Start of Extracted information
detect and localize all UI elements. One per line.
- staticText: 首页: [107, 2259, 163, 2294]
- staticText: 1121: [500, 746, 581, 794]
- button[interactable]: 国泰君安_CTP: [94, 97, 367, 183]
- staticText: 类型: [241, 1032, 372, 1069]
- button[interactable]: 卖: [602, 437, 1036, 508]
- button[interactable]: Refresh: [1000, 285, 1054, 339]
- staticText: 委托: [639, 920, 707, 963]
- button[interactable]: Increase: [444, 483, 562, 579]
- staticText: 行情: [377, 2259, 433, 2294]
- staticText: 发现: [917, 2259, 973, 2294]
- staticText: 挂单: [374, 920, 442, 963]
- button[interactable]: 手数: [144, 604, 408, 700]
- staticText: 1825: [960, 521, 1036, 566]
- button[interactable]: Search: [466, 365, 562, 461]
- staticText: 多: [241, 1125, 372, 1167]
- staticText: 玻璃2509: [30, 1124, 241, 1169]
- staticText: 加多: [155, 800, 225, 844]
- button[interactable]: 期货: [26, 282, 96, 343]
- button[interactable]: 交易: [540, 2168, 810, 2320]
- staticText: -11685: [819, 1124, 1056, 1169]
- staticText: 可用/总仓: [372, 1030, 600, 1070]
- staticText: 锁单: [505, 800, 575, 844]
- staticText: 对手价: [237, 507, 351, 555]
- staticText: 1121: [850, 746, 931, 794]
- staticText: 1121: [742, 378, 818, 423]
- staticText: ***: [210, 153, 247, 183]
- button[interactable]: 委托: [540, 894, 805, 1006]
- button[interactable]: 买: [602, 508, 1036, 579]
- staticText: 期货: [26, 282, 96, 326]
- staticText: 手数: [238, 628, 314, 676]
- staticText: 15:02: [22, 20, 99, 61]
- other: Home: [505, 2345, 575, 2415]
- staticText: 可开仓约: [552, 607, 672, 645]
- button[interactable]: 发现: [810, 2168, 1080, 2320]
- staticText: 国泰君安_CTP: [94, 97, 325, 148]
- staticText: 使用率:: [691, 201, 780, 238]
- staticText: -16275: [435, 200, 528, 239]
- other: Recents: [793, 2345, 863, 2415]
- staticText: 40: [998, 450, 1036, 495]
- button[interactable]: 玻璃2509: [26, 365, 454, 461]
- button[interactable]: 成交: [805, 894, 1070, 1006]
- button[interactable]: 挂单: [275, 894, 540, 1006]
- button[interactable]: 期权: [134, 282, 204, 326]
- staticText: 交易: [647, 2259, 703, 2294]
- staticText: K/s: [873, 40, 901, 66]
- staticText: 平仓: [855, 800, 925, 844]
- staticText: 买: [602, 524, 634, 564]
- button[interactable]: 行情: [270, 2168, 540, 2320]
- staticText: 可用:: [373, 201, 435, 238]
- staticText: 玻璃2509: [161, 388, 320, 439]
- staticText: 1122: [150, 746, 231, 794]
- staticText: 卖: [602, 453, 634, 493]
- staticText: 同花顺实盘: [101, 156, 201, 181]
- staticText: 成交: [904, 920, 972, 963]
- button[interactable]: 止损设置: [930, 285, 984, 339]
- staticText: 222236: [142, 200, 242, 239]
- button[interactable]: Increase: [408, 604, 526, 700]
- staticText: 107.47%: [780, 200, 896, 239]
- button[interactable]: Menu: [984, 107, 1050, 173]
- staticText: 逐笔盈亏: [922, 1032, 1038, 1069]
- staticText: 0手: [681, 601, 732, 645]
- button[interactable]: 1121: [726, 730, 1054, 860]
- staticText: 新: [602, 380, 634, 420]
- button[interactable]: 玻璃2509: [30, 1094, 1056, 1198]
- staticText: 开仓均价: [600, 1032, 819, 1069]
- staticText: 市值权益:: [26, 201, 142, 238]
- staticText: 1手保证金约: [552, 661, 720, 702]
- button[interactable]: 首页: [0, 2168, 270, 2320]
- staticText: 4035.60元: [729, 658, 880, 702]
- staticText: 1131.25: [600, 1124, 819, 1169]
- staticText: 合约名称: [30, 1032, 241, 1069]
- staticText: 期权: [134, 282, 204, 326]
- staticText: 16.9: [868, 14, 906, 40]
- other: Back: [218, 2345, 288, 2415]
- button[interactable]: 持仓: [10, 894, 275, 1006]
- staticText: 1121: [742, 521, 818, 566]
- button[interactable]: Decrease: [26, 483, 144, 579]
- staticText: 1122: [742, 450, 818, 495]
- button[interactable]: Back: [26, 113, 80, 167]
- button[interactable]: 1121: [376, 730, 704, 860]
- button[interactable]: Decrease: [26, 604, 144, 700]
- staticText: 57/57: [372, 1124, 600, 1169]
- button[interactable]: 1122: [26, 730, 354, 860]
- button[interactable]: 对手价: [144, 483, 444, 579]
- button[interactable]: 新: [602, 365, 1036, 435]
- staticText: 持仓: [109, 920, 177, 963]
End of Extracted information
■ Work required ■
With no line skipped, repeat the records exactly.

■ Output for this exercise ■
detect and localize all UI elements. One per line.
- staticText: 首页: [107, 2259, 163, 2294]
- staticText: 1121: [500, 746, 581, 794]
- button[interactable]: 国泰君安_CTP: [94, 97, 367, 183]
- staticText: 类型: [241, 1032, 372, 1069]
- button[interactable]: 卖: [602, 437, 1036, 508]
- button[interactable]: Refresh: [1000, 285, 1054, 339]
- staticText: 委托: [639, 920, 707, 963]
- button[interactable]: Increase: [444, 483, 562, 579]
- staticText: 行情: [377, 2259, 433, 2294]
- staticText: 发现: [917, 2259, 973, 2294]
- staticText: 挂单: [374, 920, 442, 963]
- button[interactable]: 手数: [144, 604, 408, 700]
- staticText: 1825: [960, 521, 1036, 566]
- button[interactable]: Search: [466, 365, 562, 461]
- staticText: 多: [241, 1125, 372, 1167]
- staticText: 玻璃2509: [30, 1124, 241, 1169]
- staticText: 加多: [155, 800, 225, 844]
- button[interactable]: 期货: [26, 282, 96, 343]
- button[interactable]: 交易: [540, 2168, 810, 2320]
- staticText: -11685: [819, 1124, 1056, 1169]
- staticText: 可用/总仓: [372, 1030, 600, 1070]
- staticText: 锁单: [505, 800, 575, 844]
- staticText: 对手价: [237, 507, 351, 555]
- staticText: 1121: [850, 746, 931, 794]
- staticText: 1121: [742, 378, 818, 423]
- staticText: ***: [210, 153, 247, 183]
- button[interactable]: 委托: [540, 894, 805, 1006]
- button[interactable]: 买: [602, 508, 1036, 579]
- staticText: 期货: [26, 282, 96, 326]
- staticText: 手数: [238, 628, 314, 676]
- staticText: 15:02: [22, 20, 99, 61]
- other: Home: [505, 2345, 575, 2415]
- staticText: 可开仓约: [552, 607, 672, 645]
- button[interactable]: 发现: [810, 2168, 1080, 2320]
- staticText: 国泰君安_CTP: [94, 97, 325, 148]
- staticText: 使用率:: [691, 201, 780, 238]
- staticText: -16275: [435, 200, 528, 239]
- other: Recents: [793, 2345, 863, 2415]
- staticText: 40: [998, 450, 1036, 495]
- button[interactable]: 玻璃2509: [26, 365, 454, 461]
- button[interactable]: 成交: [805, 894, 1070, 1006]
- button[interactable]: 挂单: [275, 894, 540, 1006]
- button[interactable]: 期权: [134, 282, 204, 326]
- staticText: 交易: [647, 2259, 703, 2294]
- staticText: K/s: [873, 40, 901, 66]
- staticText: 平仓: [855, 800, 925, 844]
- staticText: 买: [602, 524, 634, 564]
- button[interactable]: 行情: [270, 2168, 540, 2320]
- staticText: 可用:: [373, 201, 435, 238]
- staticText: 玻璃2509: [161, 388, 320, 439]
- staticText: 1122: [150, 746, 231, 794]
- staticText: 卖: [602, 453, 634, 493]
- staticText: 同花顺实盘: [101, 156, 201, 181]
- staticText: 成交: [904, 920, 972, 963]
- button[interactable]: 止损设置: [930, 285, 984, 339]
- staticText: 222236: [142, 200, 242, 239]
- button[interactable]: Increase: [408, 604, 526, 700]
- staticText: 107.47%: [780, 200, 896, 239]
- button[interactable]: Menu: [984, 107, 1050, 173]
- staticText: 逐笔盈亏: [922, 1032, 1038, 1069]
- staticText: 0手: [681, 601, 732, 645]
- button[interactable]: 1121: [726, 730, 1054, 860]
- staticText: 新: [602, 380, 634, 420]
- button[interactable]: 玻璃2509: [30, 1094, 1056, 1198]
- staticText: 开仓均价: [600, 1032, 819, 1069]
- staticText: 市值权益:: [26, 201, 142, 238]
- staticText: 1手保证金约: [552, 661, 720, 702]
- button[interactable]: 首页: [0, 2168, 270, 2320]
- staticText: 4035.60元: [729, 658, 880, 702]
- staticText: 1131.25: [600, 1124, 819, 1169]
- staticText: 合约名称: [30, 1032, 241, 1069]
- staticText: 期权: [134, 282, 204, 326]
- staticText: 16.9: [868, 14, 906, 40]
- other: Back: [218, 2345, 288, 2415]
- button[interactable]: 持仓: [10, 894, 275, 1006]
- staticText: 1121: [742, 521, 818, 566]
- button[interactable]: Decrease: [26, 483, 144, 579]
- staticText: 1122: [742, 450, 818, 495]
- button[interactable]: Back: [26, 113, 80, 167]
- button[interactable]: 1121: [376, 730, 704, 860]
- button[interactable]: Decrease: [26, 604, 144, 700]
- staticText: 57/57: [372, 1124, 600, 1169]
- button[interactable]: 1122: [26, 730, 354, 860]
- button[interactable]: 对手价: [144, 483, 444, 579]
- button[interactable]: 新: [602, 365, 1036, 435]
- staticText: 持仓: [109, 920, 177, 963]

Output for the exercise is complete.